After one week of culture in the presence of G418, ABCB1 cell surface protein expression was characterized by flow cytometry as previously described with minor changes[11]. For each recombinant cell line, 106 cells were harvested by centrifugation and washed twice with ice-cold buffer solution (phosphate buffer saline (PBS), FBS 1%, EDTA 1 mM). Cells were then incubated 45 min on ice in the dark in buffer solution containing FITC Mouse anti-P-glycoprotein antibody diluted 1:10 (clone17F9 557002, BD Pharmingen) or its isotypic control diluted 1:10 (FITC Mouse IgG 2bk, clone27-35 555742, BD Pharmingen). Cells were finally washed with ice-cold buffer solution, centrifuged and resuspended in buffer solution. Samples were analyzed using Fluorescence-activated cell sorting (FACS) Canto II (BD).

Rivaroxaban accumulation

Rivaroxaban accumulation experiments were performed as previously described for tacrolimus or cyclosporin A[11]. One day before the experiment, 350.000 cells were seeded in poly-L-lysine-coated 24-well plates in 500 µl of complete medium. Rivaroxaban was added at 5 different concentrations: 50, 100, 250, 500 and 1000 ng/ml. Recombinant cells were incubated for 120 min at 37 °C, 5% of CO2[22]. Cells were then washed twice with ice-cold PBS. Cold conditions were applied to block enzymatic activity and to avoid active transport out of the cells, thereby preventing any drug loss during washing steps. After centrifugation and removal of the supernatant, cells were detached with ice-cold PBS containing 0.2% EDTA. Cell pellets were conserved at −80 °C until quantification by LC-MS/MS analysis.

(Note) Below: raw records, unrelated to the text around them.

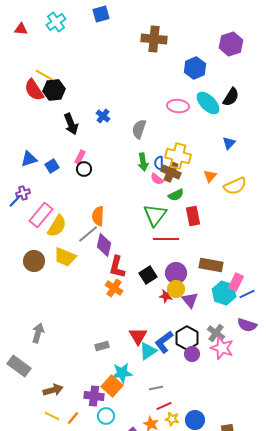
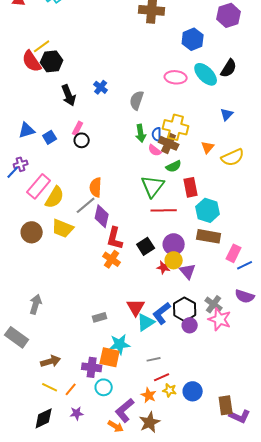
yellow line: (44, 75) -> (42, 46), turned -66
cyan hexagon: (224, 293) -> (208, 210), moved
orange square: (112, 386) -> (110, 357), turned -30

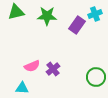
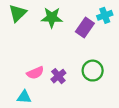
green triangle: (16, 12) -> (18, 13), turned -30
green circle: (96, 77) -> (93, 71), moved

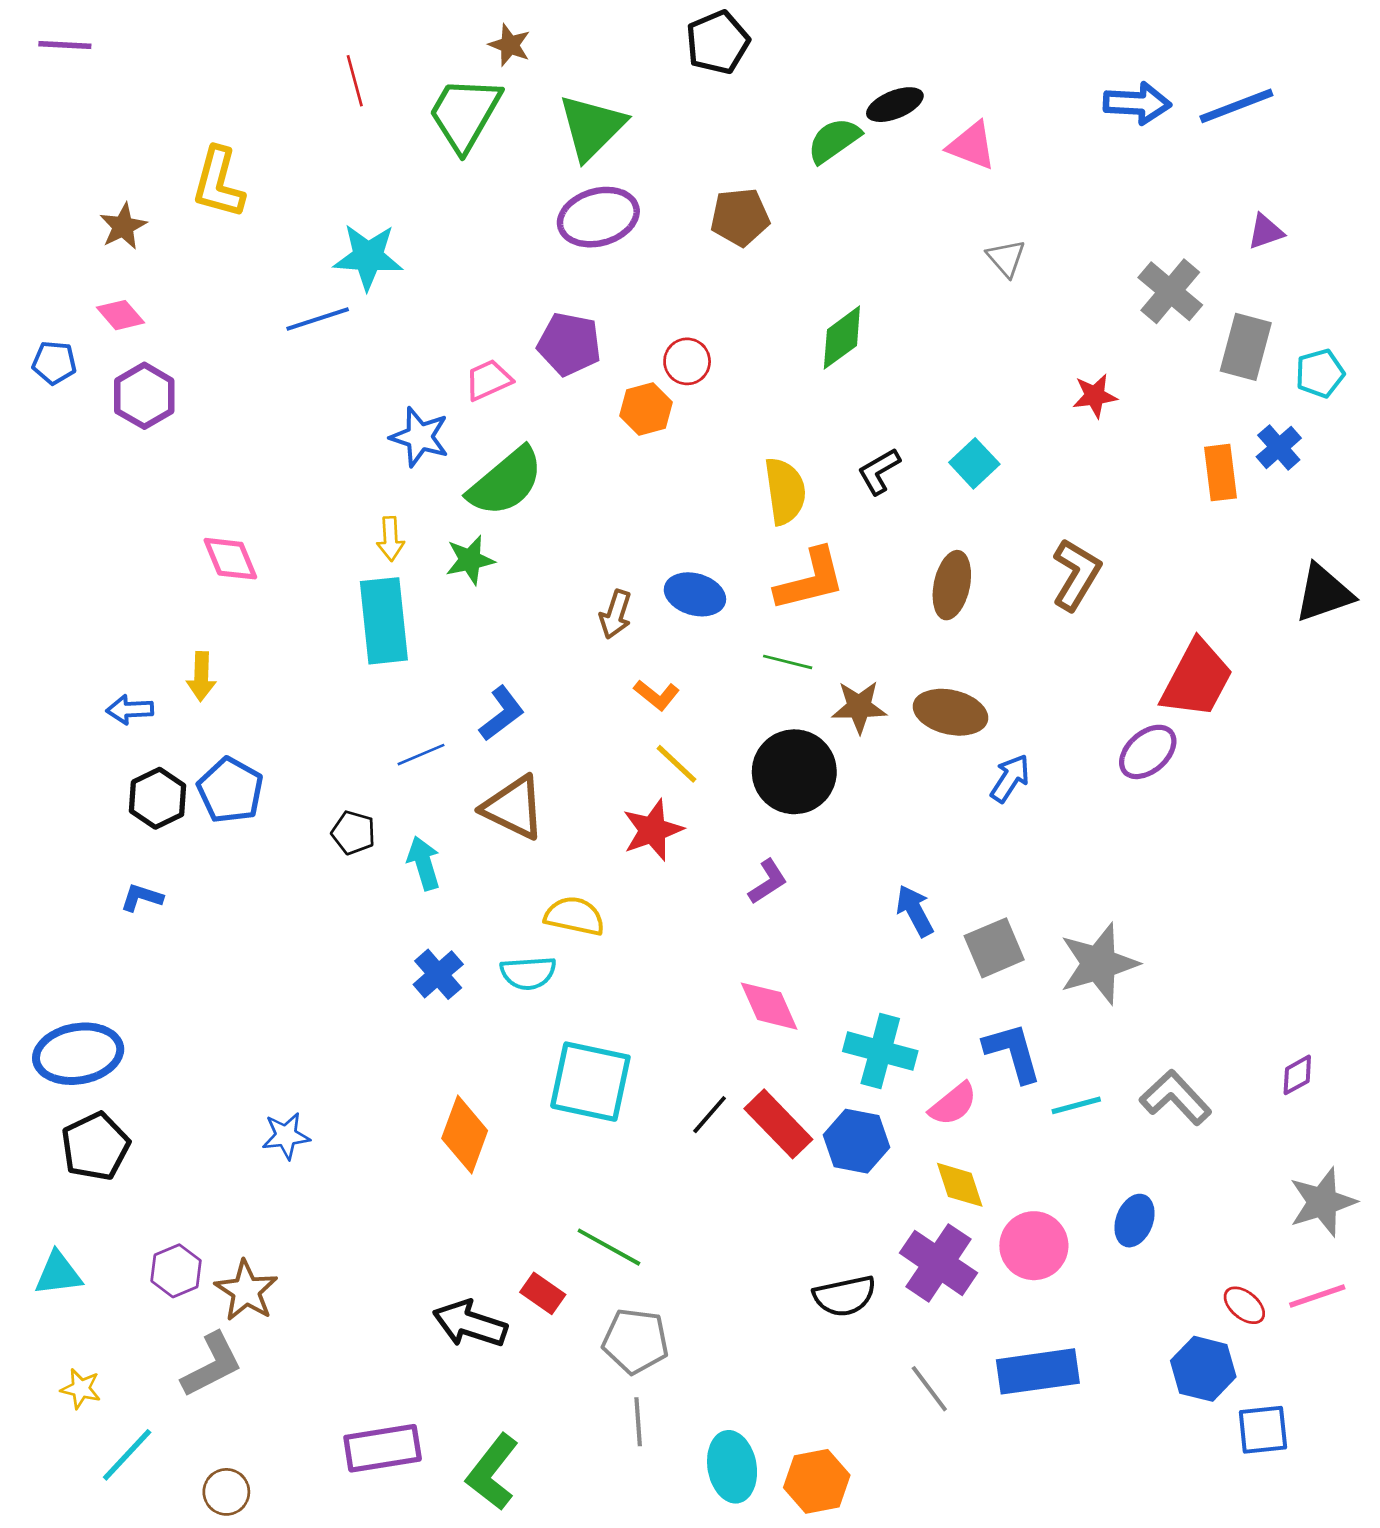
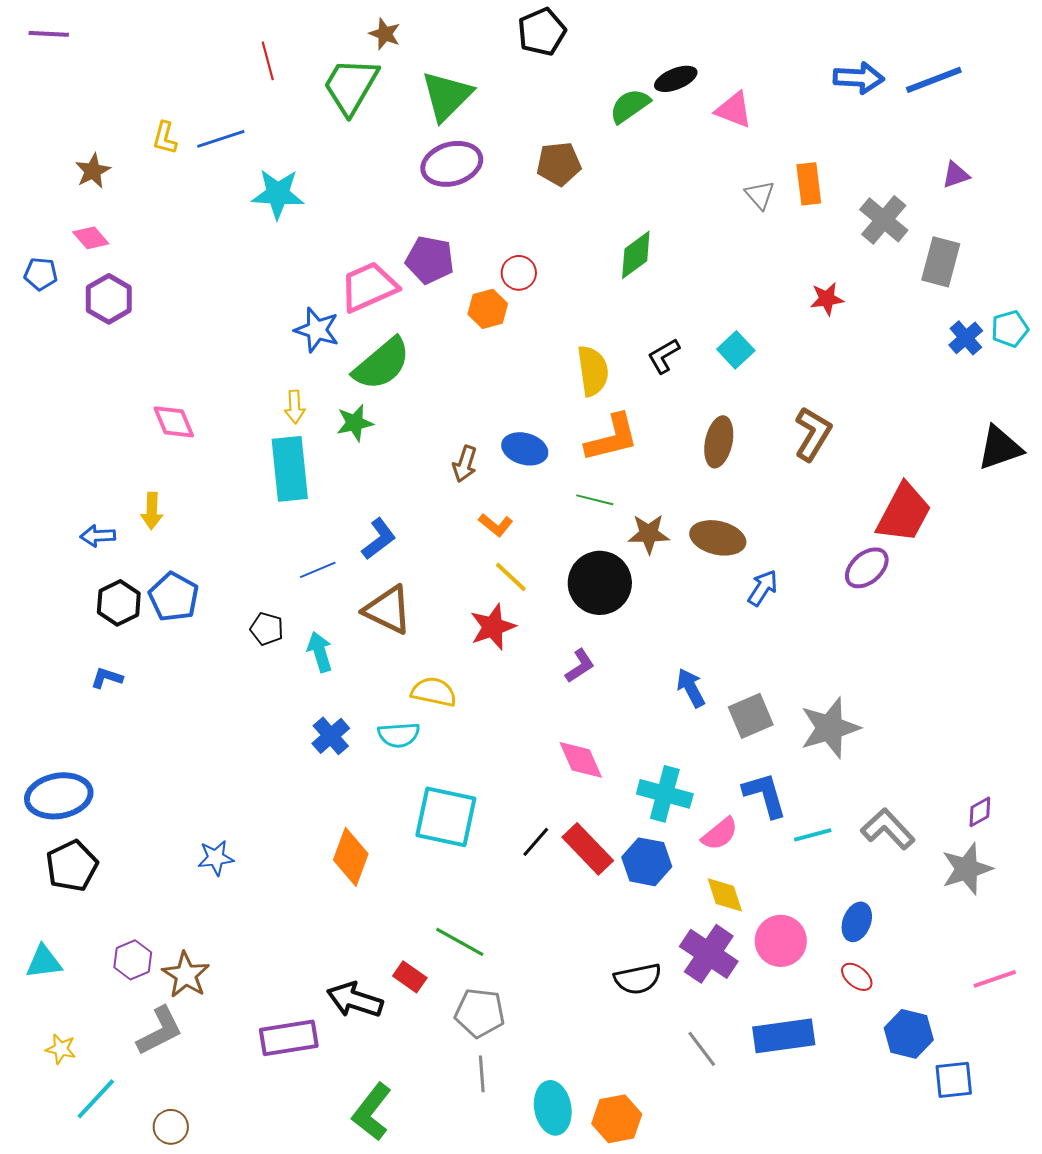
yellow L-shape: (218, 183) -> (165, 138), size x0.6
blue line: (318, 319) -> (221, 139), moved
cyan pentagon: (1320, 373) -> (1010, 329), moved
pink trapezoid: (488, 380) -> (369, 287), size x1.6
orange rectangle: (1221, 473) -> (809, 184), moved
gray star: (1322, 1202) -> (967, 869), moved
red ellipse: (1244, 1305) -> (857, 977), moved
purple rectangle: (383, 1448) -> (289, 1038), moved

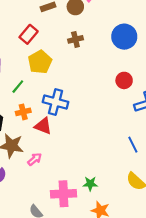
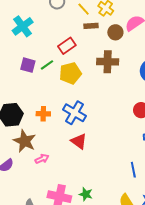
brown cross: (75, 39) -> (108, 62), size x1.5
green line: (18, 87) -> (47, 65), moved
red triangle: (43, 126) -> (79, 141), moved

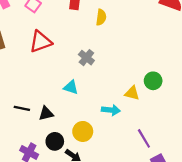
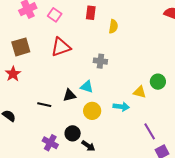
gray cross: (86, 58) -> (100, 61), turned -32
black triangle: (46, 113) -> (70, 95), moved
yellow circle: (83, 131) -> (92, 111), moved

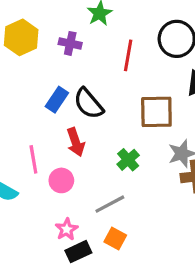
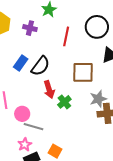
black semicircle: (88, 104) -> (40, 66), turned -105
red arrow: (76, 142) -> (49, 90), moved
gray line: (110, 204) -> (33, 127), moved, turned 42

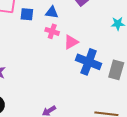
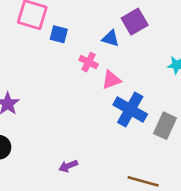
blue triangle: (52, 12) -> (111, 38), moved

Rivaroxaban quantification

The amount of rivaroxaban extracted from the cell pellet was quantified by LC-MS/MS analysis according to a previously described method, with minor adaptive changes in the sample preparation[30]. The chromatography system was made up of an UPLC Acquity H-Class system (Waters) coupled with a tandem-quadrupole mass spectrometer Xevo TQ-S (Waters). Separation of the analytes was achieved on a Waters Cortecs UPLC C18 column (2.1 × 100 mm, 1.6 µm). Rivaroxaban was extracted with 100 µl of methanol and water (volume ratio 7:3) containing the internal standard ([13C6]-rivaroxaban-d5) at 2 ng/ml. Blank cell pellets were prepared similarly for the calibration curve, with extraction solutions containing rivaroxaban at concentrations ranging from 0.125 ng/ml to 50 ng/ml. Samples were vortexed and then sonicated for 10 minutes in an ultrasound bath. After centrifugation at 20,000 g for 10 minutes, the supernatant was transferred to a HPLC vial (Macheray-Nagel, Düren, Germany). An aliquot (2 µL) of the final extract was injected into the LC-MS/MS system. For each experiment, the absolute amount of rivaroxaban recovered from the cell extracts was normalized to the amount of proteins measured with the BCA kit (Thermoscientific, Ghent, Belgium).

Statistical analysis

All experiments were repeated twice. Statistical analyses were performed using GraphPad Prism 7.0 for Windows (San Diego California, USA). Analyses of variance were used under the null hypothesis that the means of the different groups were equal. When differences among means were significant, post-hoc Student-Newman-Keuls tests were carried out. In all cases, a p-value of less than 0.05 was considered statistically significant.

Data availability

All data generated or analyzed during the current study are available from the corresponding author on reasonable request.